Anyway, I don't think we need to experiment to determine the amount of water needed to thaw the icy meat. Here's how I understand the thermodynamics, someone correct me if I'm wrong. It takes 1 calorie of energy to raise the temp of 1ml of water by 1 degree C. So if you add 1ml of unfrozen, liquid water at 0C to 1ml of water at 1C, you get 2ml of water at 0.5C. You've added 1 calorie of energy to 2ml of water. Now if we add 1ml of water at 1C to 1ml of ice at 0C, once it reaches equilibrium, you end up with slush containing 1ml of ice and 1ml of water at 0C. You only added 1 calorie of energy, and it takes 80 cal to melt the 1ml of ice.

So the idea is that a huge reservoir of many liters of water at 60C contains a hell of a lot more calories of available energy than the dribble of water coming from the faucet. The samples are labeled 226 grams. So that means it takes 80*226 = 18080 calories to melt the ice (assuming it is all water, which it isn't, but let's keep this simplified). That means 18080 ml of water at 1C, 1808ml of water at 10C etc. Of course that would take a long time to melt at such a low supply of energy. Now the sink which I roughly estimated at 5 gal, that's about 18900 ml. Let's call it 18080ml just to keep things simple. The water temp at I measured at 60F is 15.5C, so I had 15.5 times the needed amount of calories to melt the sample. I filled the pan used in the flowing water test and measured it, it was about 400ml. That only has 6200 calories available at any one time, far less than is necessary to melt the sample. The water is flowing in at 60 and after circulating around the sample, exits at ~59.5, that .5F is equivalent to 0.22C. I'd have to measure the flow rate to determine how much energy is being taken from the water to reduce it 0.22C, but we know every ml of water is losing .22cal. The temp reduction in the big sink is below the resolution of my thermometer, and then it's subject to too many variables like ambient temp and the thermal conductivity of the steel sink. Now that brings up one other possible scenario. Consider a sink full of 60F water, vs a sink full of the same amount of flowing water. The water is always coming in at 60F and gradually replacing the water in the sink, so the water stays at 60F. But the standing water is not replaced, it starts at 60F and would rise in temp as it is exposed to the higher ambient air temp, so it is gaining energy from the air. I should be doing this experiment in sealed, insulated containers.
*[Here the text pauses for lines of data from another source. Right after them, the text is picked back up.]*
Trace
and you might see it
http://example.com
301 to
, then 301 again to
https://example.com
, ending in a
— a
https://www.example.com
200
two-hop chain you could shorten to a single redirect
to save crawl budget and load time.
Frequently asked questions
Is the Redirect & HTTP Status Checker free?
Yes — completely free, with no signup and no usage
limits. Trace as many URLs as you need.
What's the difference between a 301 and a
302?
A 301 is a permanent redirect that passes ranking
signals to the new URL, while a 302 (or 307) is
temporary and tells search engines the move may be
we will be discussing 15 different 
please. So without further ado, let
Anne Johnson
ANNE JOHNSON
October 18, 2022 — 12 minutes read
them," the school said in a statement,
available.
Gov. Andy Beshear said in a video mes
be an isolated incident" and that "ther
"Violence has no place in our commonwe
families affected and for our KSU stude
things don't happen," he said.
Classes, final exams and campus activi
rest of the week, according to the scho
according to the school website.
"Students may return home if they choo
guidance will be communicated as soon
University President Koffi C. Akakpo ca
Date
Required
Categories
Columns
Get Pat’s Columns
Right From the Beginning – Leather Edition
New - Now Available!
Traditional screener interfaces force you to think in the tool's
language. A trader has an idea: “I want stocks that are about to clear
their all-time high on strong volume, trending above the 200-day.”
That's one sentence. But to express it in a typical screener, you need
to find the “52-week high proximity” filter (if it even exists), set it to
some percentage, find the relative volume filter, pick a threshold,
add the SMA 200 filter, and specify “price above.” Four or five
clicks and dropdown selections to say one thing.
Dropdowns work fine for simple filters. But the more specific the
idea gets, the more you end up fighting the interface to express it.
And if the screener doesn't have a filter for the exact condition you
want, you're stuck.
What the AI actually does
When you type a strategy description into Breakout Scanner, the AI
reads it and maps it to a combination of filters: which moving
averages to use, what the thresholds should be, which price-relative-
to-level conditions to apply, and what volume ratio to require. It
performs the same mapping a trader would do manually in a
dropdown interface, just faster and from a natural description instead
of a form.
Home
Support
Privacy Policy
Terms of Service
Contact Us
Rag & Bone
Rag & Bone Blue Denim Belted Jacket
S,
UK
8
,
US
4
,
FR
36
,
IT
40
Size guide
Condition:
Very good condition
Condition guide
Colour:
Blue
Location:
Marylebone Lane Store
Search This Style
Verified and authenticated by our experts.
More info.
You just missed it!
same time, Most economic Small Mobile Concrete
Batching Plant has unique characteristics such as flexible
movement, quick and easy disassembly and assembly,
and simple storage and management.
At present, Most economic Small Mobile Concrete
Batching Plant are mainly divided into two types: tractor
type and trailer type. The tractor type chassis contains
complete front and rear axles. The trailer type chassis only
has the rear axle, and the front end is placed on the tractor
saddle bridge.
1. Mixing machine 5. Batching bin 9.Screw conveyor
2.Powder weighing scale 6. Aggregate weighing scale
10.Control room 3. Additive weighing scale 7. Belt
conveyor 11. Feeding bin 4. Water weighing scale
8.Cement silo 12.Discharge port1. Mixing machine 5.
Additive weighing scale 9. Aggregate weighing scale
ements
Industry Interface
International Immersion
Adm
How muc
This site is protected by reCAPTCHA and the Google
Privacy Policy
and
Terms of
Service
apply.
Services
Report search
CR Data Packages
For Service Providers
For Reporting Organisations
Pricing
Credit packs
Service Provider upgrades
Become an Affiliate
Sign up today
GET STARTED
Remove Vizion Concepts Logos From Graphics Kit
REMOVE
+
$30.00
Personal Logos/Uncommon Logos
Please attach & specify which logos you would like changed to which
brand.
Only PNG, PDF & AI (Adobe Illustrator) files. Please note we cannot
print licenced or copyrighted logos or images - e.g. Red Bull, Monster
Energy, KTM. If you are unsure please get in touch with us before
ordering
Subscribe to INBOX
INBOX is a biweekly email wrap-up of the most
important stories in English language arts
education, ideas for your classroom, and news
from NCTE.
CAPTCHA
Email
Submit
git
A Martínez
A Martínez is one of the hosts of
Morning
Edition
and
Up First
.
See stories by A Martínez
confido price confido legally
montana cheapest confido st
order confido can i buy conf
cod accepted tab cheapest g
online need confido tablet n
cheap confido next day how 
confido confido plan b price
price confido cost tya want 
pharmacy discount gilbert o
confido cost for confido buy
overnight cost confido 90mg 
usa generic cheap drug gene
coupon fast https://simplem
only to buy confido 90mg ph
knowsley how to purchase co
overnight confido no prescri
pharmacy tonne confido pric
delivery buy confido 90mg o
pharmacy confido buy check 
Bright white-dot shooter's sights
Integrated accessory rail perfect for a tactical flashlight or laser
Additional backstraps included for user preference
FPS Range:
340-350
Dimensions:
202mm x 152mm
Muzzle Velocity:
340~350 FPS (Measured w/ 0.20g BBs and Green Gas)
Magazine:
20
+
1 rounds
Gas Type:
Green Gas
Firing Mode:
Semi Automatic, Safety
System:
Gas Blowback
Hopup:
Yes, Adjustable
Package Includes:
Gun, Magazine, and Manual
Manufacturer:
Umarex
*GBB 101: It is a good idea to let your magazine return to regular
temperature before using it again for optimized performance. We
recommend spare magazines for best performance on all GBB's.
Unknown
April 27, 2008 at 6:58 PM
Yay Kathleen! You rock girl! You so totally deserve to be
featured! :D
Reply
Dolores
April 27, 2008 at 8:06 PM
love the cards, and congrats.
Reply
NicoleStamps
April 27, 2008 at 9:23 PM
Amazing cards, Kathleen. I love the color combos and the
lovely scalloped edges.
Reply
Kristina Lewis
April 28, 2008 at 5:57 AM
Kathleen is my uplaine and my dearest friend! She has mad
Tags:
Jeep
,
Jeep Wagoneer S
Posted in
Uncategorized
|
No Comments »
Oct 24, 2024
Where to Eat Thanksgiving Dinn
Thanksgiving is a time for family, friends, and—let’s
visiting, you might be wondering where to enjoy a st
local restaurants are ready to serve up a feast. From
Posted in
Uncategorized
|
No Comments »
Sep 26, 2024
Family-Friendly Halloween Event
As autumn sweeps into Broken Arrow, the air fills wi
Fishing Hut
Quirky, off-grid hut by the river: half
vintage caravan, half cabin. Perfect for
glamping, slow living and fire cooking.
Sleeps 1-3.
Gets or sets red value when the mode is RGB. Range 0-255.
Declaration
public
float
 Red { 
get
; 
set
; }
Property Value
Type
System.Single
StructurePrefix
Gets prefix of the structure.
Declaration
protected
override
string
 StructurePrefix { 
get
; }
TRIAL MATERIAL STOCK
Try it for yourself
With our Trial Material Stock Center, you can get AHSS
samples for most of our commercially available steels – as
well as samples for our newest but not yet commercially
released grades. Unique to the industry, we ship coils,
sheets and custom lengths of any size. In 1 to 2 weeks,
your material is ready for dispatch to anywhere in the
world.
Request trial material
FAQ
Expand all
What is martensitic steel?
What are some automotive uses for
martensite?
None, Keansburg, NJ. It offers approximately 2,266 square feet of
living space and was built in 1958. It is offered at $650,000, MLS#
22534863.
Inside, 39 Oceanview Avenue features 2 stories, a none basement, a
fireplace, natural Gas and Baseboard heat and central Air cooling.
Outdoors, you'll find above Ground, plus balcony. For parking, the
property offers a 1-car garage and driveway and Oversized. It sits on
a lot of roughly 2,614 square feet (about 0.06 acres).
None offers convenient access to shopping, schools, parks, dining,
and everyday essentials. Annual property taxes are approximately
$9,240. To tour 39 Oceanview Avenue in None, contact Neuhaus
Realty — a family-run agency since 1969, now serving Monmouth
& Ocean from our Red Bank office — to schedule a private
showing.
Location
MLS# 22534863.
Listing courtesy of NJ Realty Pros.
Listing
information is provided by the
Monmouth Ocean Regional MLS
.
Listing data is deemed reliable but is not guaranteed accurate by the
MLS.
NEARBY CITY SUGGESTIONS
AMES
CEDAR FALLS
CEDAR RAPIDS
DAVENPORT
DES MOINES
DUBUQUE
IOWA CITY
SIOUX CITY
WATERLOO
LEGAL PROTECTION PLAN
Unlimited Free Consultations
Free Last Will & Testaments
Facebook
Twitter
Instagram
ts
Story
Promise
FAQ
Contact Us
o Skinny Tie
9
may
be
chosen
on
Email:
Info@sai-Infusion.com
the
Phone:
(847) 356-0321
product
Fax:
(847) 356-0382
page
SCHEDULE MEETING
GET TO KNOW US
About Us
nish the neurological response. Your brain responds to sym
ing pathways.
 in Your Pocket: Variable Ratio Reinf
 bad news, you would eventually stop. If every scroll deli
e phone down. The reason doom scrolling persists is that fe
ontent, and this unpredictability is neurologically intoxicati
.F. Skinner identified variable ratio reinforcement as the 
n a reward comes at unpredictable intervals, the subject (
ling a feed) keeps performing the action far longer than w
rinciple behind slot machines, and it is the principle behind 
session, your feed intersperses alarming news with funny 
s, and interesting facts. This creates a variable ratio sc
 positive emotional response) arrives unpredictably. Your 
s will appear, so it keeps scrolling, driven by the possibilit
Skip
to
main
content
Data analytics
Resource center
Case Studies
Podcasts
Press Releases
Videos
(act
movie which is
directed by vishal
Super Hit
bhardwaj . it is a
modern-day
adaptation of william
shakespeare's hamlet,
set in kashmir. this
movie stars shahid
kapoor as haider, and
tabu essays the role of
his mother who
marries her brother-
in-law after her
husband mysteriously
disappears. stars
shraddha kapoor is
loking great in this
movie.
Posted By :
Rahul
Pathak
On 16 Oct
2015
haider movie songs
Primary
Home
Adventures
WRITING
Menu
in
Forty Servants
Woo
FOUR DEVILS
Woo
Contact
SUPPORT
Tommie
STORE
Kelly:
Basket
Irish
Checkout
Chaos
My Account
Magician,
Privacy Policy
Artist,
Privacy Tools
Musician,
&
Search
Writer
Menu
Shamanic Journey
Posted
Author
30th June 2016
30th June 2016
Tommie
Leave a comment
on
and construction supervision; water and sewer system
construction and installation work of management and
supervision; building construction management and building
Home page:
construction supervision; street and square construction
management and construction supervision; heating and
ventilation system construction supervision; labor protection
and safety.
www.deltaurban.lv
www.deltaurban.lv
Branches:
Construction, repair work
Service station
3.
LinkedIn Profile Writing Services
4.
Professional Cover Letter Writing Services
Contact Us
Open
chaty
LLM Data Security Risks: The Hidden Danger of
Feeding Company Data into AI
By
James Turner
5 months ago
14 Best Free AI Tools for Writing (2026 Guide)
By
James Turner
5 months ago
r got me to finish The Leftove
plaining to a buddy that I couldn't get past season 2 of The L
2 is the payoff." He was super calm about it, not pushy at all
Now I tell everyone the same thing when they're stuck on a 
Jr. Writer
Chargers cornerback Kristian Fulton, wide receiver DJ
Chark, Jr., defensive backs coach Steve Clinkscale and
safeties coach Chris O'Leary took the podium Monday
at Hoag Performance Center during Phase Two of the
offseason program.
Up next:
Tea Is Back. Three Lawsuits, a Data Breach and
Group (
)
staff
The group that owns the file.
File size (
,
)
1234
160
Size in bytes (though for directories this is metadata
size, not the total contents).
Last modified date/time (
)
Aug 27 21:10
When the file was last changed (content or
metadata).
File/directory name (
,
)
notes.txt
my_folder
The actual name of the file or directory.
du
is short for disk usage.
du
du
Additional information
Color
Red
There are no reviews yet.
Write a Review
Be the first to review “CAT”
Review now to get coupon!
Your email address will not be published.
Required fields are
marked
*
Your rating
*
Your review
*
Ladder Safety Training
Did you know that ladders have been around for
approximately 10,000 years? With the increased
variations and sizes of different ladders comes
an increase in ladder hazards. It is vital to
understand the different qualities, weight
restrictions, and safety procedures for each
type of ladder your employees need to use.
Now that was science. Someone who is actually knowledgeable at science please check my work.

Anyway, I have a pack of frozen chicken breasts in the fridge thawing now. I'm going to barbecue it tonight. It probably won't be thawed when I am ready to cook. If I used the Test Kitchen's method, I would start barbecuing with half-cooked chicken at ~140F. That would not work, the outside would barely sear before it was cooked all the way through to at least 160F.
posted by charlie don't surf at 1:32 PM on May 26, 2012 [1 favorite]


I put cookie racks on top of a baking sheet, and lay a layer of bacon on the cookie racks, and cook for about an hour or so at 300, spritz with apple juice to keep moist. You have to rotate if you have hot/cold spots in your oven, or use an oven fan. Perfect every time! cooking time may vary based on thickness of bacon - the thicker the better - and works well with the smoked/peppered/mapled bacon. I didn't say it was easy.
posted by Monkey0nCrack at 3:48 PM on May 26, 2012


Thanks, charlie don't surf! Excellent field work.